Le immagini non vogliono essere delle visioni, poiché non prefigurano
nuove realtà, a questo si può aggiungere che oggi visione e immagine
tendano a coincidere nell’impossibilità di distinguere presente e futuro. Le
immagini e le visioni invecchiano e si consumano in fretta, riempiono la
nostra vita quotidiana, le viviamo passivamente. Al posto d’immagine o
visione preferisco parlare d’immaginazione come un concetto che è
svincolato dalla codificazione formale e stilistica delle immagini.

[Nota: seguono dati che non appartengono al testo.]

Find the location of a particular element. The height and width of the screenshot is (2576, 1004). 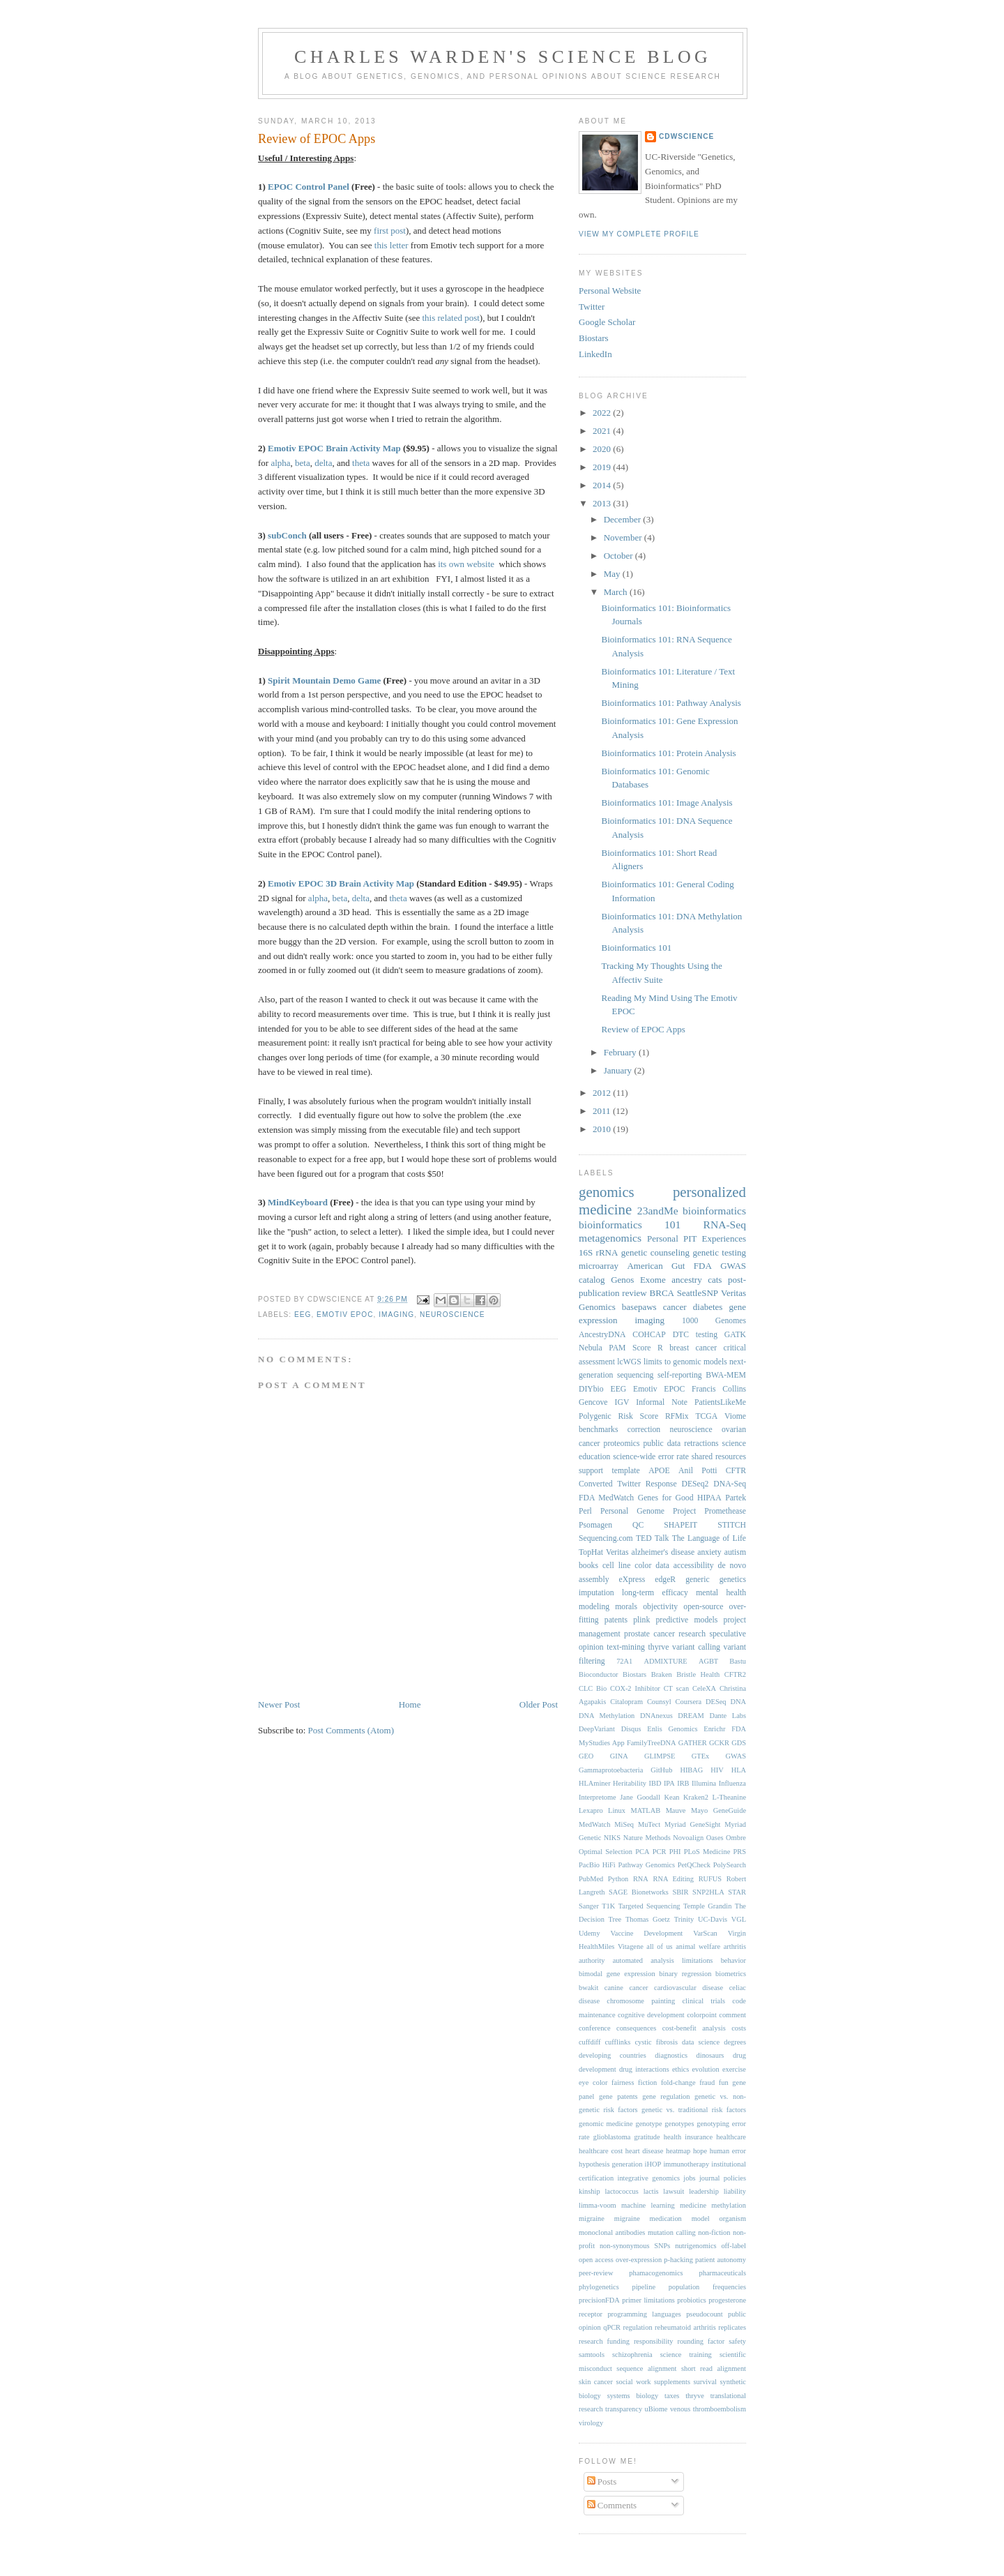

L’immaginazione non ha tempo. (C.B.)

Ci sono responsabilità in ambito universitario, dove la frattura tra formazione e lavoro ha assunto proporzioni insostenibili. Colpa di una ricerca che non riesce ha stabilire flussi di relazione stabili con il sociale da una parte e con l’industria dall’altra, e che di conseguenza viene ignorata quando si pone come interlocutore dell’amministrazione pubblica. Una ricerca architettonica che viene dissipata in sterili contrapposizioni di scuola o di disciplina e che sempre meno concorre ad essere partecipe delle grandi iniziative di finanziamento internazionale. Tutto questo isola culturalmente prima ancora che professionalmente la figura dell’architetto, che trova supporto e facilità di comunicazione all’esterno solo quando affronta questioni oggi campali, come la sostenibilità delle trasformazioni, il risparmio energetico, la tutela dell’ambiente e del paesaggio, il restauro del patrimonio, la prevenzione dei rischi, e così via. Ma dentro questi problemi c’è architettura? O forse deve cambiare il concetto stesso di architettura?

Completando queste riflessioni destinate a chi è “fuori dall’architettura”, mi accorgo che anche questa volta, probabilmente, non sarò capito.